Probability densities
For a continuous random variable with density f, the probability P(X \in A) is the integral of f over A. For a continuous distribution, it happens that P(X = a) = 0 for any single point, so P(X \in [a, b]) = P(X \in [a, b)) = P(X \in (a, b]) — they are all equal.
But for a cumulative distribution function (CDF), the convention F(x) = P(X \le x) means P(X \in (a, b]) = F(b) - F(a). The right endpoint is in, the left endpoint is out. This is the opposite half-open direction from slicing — and it's chosen because it makes the CDF right-continuous, which is what you want for numerical work.
The point is: both directions of half-open show up naturally. The notation [a, b) and (a, b] are not a pair of typos, they are a pair of tools, and which one you reach for depends on which endpoint you need to include.
Borel sets and measurability
One last place. In real analysis, the Borel \sigma-algebra on \mathbb{R} — the collection of "reasonable" sets you can measure — is the smallest \sigma-algebra containing all half-open intervals [a, b). You could have started with closed intervals or open intervals and gotten the same \sigma-algebra, but half-open is the version that plays nicest with Stieltjes integrals and with the CDF definition above.

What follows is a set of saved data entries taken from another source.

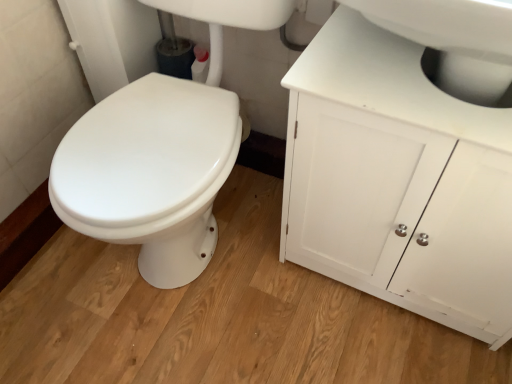 You are a GUI agent. You are given a task and a screenshot of the screen. Output one action in this format:
    pyautogui.click(x=<x>, y=<y>)
    Task: Click on the white matte cabinet at upper right
    This screenshot has width=512, height=384.
    Given the screenshot: What is the action you would take?
    coord(398,181)

Consider the image. In order to face white matte cabinet at upper right, should I rotate leftwards or rightwards?

It's best to rotate right around 22.029 degrees.

What do you see at coordinates (398, 181) in the screenshot? I see `white matte cabinet at upper right` at bounding box center [398, 181].

At what (x,y) coordinates should I click in order to perform the action: click on white glossy sink at upper right. Please return your answer as a coordinate pair (x, y). The image size is (512, 384). Looking at the image, I should click on (454, 40).

This screenshot has width=512, height=384. What do you see at coordinates (454, 40) in the screenshot?
I see `white glossy sink at upper right` at bounding box center [454, 40].

In order to click on white matte cabinet at upper right in this screenshot , I will do `click(398, 181)`.

Between white matte cabinet at upper right and white glossy sink at upper right, which one appears on the right side from the viewer's perspective?

white matte cabinet at upper right.

Is the depth of white matte cabinet at upper right greater than that of white glossy sink at upper right?

Yes, white matte cabinet at upper right is behind white glossy sink at upper right.

Considering the positions of point (309, 228) and point (401, 4), is point (309, 228) closer or farther from the camera than point (401, 4)?

Clearly, point (309, 228) is more distant from the camera than point (401, 4).

From the image's perspective, is white matte cabinet at upper right under white glossy sink at upper right?

Indeed, from the image's perspective, white matte cabinet at upper right is shown beneath white glossy sink at upper right.

From a real-world perspective, is white matte cabinet at upper right on top of white glossy sink at upper right?

No, from a real-world perspective, white matte cabinet at upper right is not over white glossy sink at upper right

Considering the relative sizes of white matte cabinet at upper right and white glossy sink at upper right in the image provided, is white matte cabinet at upper right wider than white glossy sink at upper right?

Incorrect, the width of white matte cabinet at upper right does not surpass that of white glossy sink at upper right.

Which of these two, white matte cabinet at upper right or white glossy sink at upper right, stands taller?

Standing taller between the two is white matte cabinet at upper right.

Based on their sizes in the image, would you say white matte cabinet at upper right is bigger or smaller than white glossy sink at upper right?

In the image, white matte cabinet at upper right appears to be larger than white glossy sink at upper right.

Can white glossy sink at upper right be found inside white matte cabinet at upper right?

No, white matte cabinet at upper right does not contain white glossy sink at upper right.

Are white matte cabinet at upper right and white glossy sink at upper right far apart?

No.

Is white matte cabinet at upper right facing away from white glossy sink at upper right?

Result: No, white matte cabinet at upper right is not facing away from white glossy sink at upper right.

Looking at this image, can you tell me how much white matte cabinet at upper right and white glossy sink at upper right differ in facing direction?

There is a 1.34-degree angle between the facing directions of white matte cabinet at upper right and white glossy sink at upper right.

How distant is white matte cabinet at upper right from white glossy sink at upper right?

When mathematicians choose the building blocks of measure theory, they pick half-open intervals. That is about as official a stamp of approval as a notation can get.
So what was going on when you first saw [a, b)?
Your flinch was reasonable. Notation that breaks symmetry should raise an eyebrow. The response is: yes, it breaks symmetry, and that broken symmetry is the feature. Closed on one side, open on the other, is the shape of "start included, next start excluded" — and that shape is what you need to tile, to slice, to bin, to bucket, and to measure without a point ever being double-counted or dropped.
The real mistake would be to avoid [a, b). Then you would face a choice every time you partitioned something: which closed interval wins the tie? Which open interval loses the integer? Half-open intervals exist so you never have to answer that question.